Best Flea Treatment For Pets

The best flea treatment for dogs can actually depend on where you live. Some areas of the States have climates that allow fleas and ticks to thrive and as such it is more of a challenge to get rid them. Other areas have fleas that have developed immunity to certain remedies.

Prevention really is better than cure and there are some things you can do to prevent fleas and ticks attacking your dog and your home. A monthly repellent treatment is the first line of defense particularly in spring when fleas start to hatch. There are plenty of repellents on the market and the topical drop treatments are generally considered the best flea treatment for dogs. Brands such as Advantage, Frontline and merial nexgard chewables for dogs well regarded and can be used on dogs not only to prevent fleas and other parasites, but to kill existing fleas in any stage from egg, larvae or fully grown flea.

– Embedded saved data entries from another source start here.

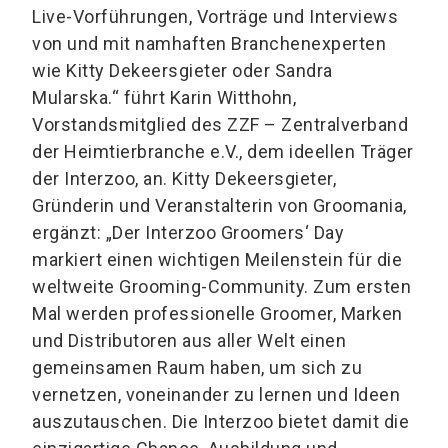
Live-Vorführungen, Vorträge und Interviews
von und mit namhaften Branchenexperten
wie Kitty Dekeersgieter oder Sandra
Mularska.“ führt Karin Witthohn,
Vorstandsmitglied des ZZF – Zentralverband
der Heimtierbranche e.V., dem ideellen Träger
der Interzoo, an. Kitty Dekeersgieter,
Gründerin und Veranstalterin von Groomania,
ergänzt: „Der Interzoo Groomers‘ Day
markiert einen wichtigen Meilenstein für die
weltweite Grooming-Community. Zum ersten
Mal werden professionelle Groomer, Marken
und Distributoren aus aller Welt einen
gemeinsamen Raum haben, um sich zu
vernetzen, voneinander zu lernen und Ideen
auszutauschen. Die Interzoo bietet damit die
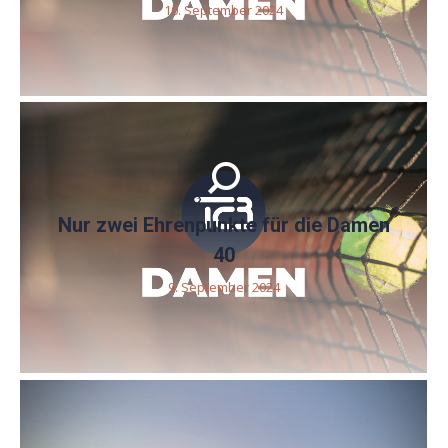
10. September 2024
Nur zwei Ehrenpunkte für die Damen
40
9. September 2024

There are also equivalent generic versions of topical treatments, however they don’t have the same technology as better known brands and so might not be as effective.

Topical drop flea treatments are popular as they are easy to use and usually perfectly safe for the pet. There are also flea sprays and collars, but they also contain strong chemicals and do not always kill off the fleas or attack them at all stages.

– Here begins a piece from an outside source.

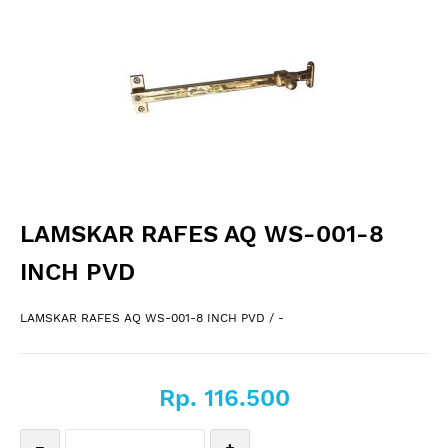
LAMSKAR RAFES AQ WS-001-8
INCH PVD
LAMSKAR RAFES AQ WS-001-8 INCH PVD / -
Rp. 116.500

There may be some side effects to these topical treatments such as oil fur, drooling or diarrhea. These symptoms should clear up, however if they dont you should seek the advice of a vet. More serious side effects can be hyperactivity and distress, but they are very rare.

Even the best flea control for dogs is of limited use if your dog has brought fleas into the house. Cleaning the homes carpets and soft furnishings and treating pet bedding with a flea spray or powder is the only way to completely get rid of the problem. You can also use a flea collar cut into pieces and put into your vacuum bag to makes sure all eggs and larvae are killed.

Using a Flea Collar on Your Pet

Some pet owners prefer to us a flea collar over topical parasite control such as drop treatments because they feel they are safer. However this is not necessarily the case. Flea collars work out cheaper than many flea and parasite treatments but it is important to consider some of the risks and side effects.

Some owners prefer a flea collar over other treatments, because they assume that topical treatments that are applied to the back of the neck contain strong chemicals. While this may be true, collars also carry chemicals. The chemicals on a flea collar act mainly as a deterrent. A flea has 3 stages, an egg stage, a larvae stage and a mature stage. A collar does not have an impact on all stages and will only kill grown fleas. When choosing a flea collar, choose one that has an easy release mechanism because collars can get caught on branches.

With agile and adventurous pets such as cats, these types of collar can create a new set of potential hazards. A flea collar has additional side effects which need to be taken into account. Some pets develop irritation around the neck area which can lead to permanent hair loss over time. Many collars contain chemical called organophosphates which some pets such as cats may have a reaction to. Animals who react adversely can drool, experience weakness and have trouble breathing, in extreme cases they can suffer seizures.

Some collars may contain permethrin, which is potentially fatal to cats and can also affect dogs. It must be noted that permethrin is also used in other flea treatments as well.

If you decide to use a flea collar with your pet, make sure you choose carefully. Trim the collar once they are fitted to the pet so that the animal does not chew it and make sure the animal does not already have fleas as the collar will have little effect. Collars can also be left in pet bedding to deter fleas breeding in the home or sniped into pieces and placed in a vacuum bag to kill fleas living in carpets and upholstery.